Planning permission or lawful development certificate
If you’ve extended your property, created a new outbuilding, or altered the facade, a buyer will want to make sure these changes were legal. This means you’ll need to provide proof your local authority granted either…
- Planning permission
- A lawful development certificate
Under a homeowner’s permitted development rights, there are certain projects that can be carried out without planning permission, but the homeowner should make sure the works meet the design guidelines.
If you’ve been smart, you should have obtained a lawful development certificate, which demonstrates the work was legal at the point of construction. Without this, you may need to make a retrospective application and get your project verified by the council. Otherwise buyers may be put off, as they could be fined for the work or asked to demolish anything the council deems illegal.
Party wall matters
If your project affected a party wall, aka a wall or boundary shared between you and another household, then you should have resolved any related party wall matters. This means you should either have written consent or you put together a party wall award. All these details should be available for potential buyers to scrutinise.
FENSA certificates for windows and doors
If you’ve replaced either your doors or windows since 2002, chances are you’ll have a FENSA certificate.
It stands for Fenestration Self Assessment Scheme and was introduced as part of new building regulations in April 2002, as a way to document whether your doors and windows meet thermal performance standards.
Should this renovation work concern the buyer, you may find them asking you to share this certificate. If the work was carried out before you moved in, then check your records. The previous homeowner should have included it in their paperwork when the property was sold.
As with most intensive renovations and repairs, if you’ve altered the wiring in your home, you’ll need to prove it meets building regulations.
By law, if work of this nature has been carried out since January 2005, you’ll need to provide a ‘Part P Building Regulations Certificate’. If you don’t already have one, then you should reach out to the electrician who carried out the project and ask them to put one together.

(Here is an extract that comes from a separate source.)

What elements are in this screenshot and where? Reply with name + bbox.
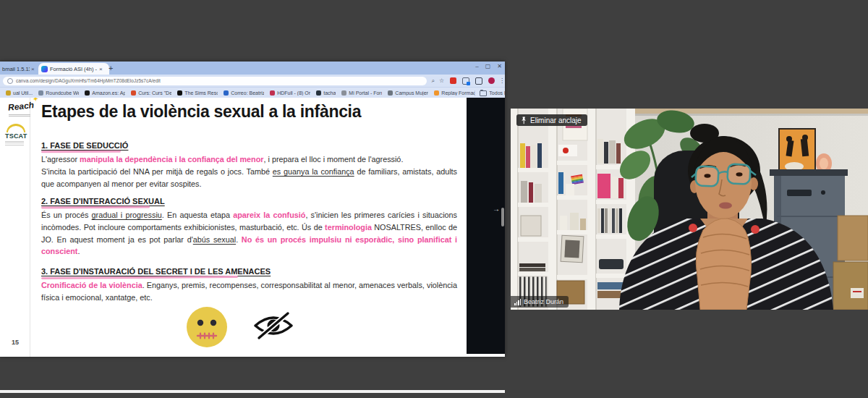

Remember: you only need to provide electrical work documentation if you carried out alterations in 2005 or after. Otherwise, it is up to the buyer to commission a Electrical Installation Condition Report.
Management information pack
If you want to sell your home fast, then you should make sure you get a management information pack together early on.
Any buyer will want to see this pack before they buy as it’ll contain vital housing information that will influence whether or not they go through with purchase.
Because it’s so vital to the sale and because it also takes some time to put together, you want to get moving on this as soon as you decide you want to sell.
All packs should contain…
- The draft contract
- Title deeds
- Property information form
- Fixtures and fittings form
If you’re a leaseholder, you’ll also need to include details on…
- Service charge
- Ground rent
- Any planned major works
For leaseholder specific documents, you’ll need to apply to the freeholder or managing agents. It can take weeks to arrive so make sure you order them promptly.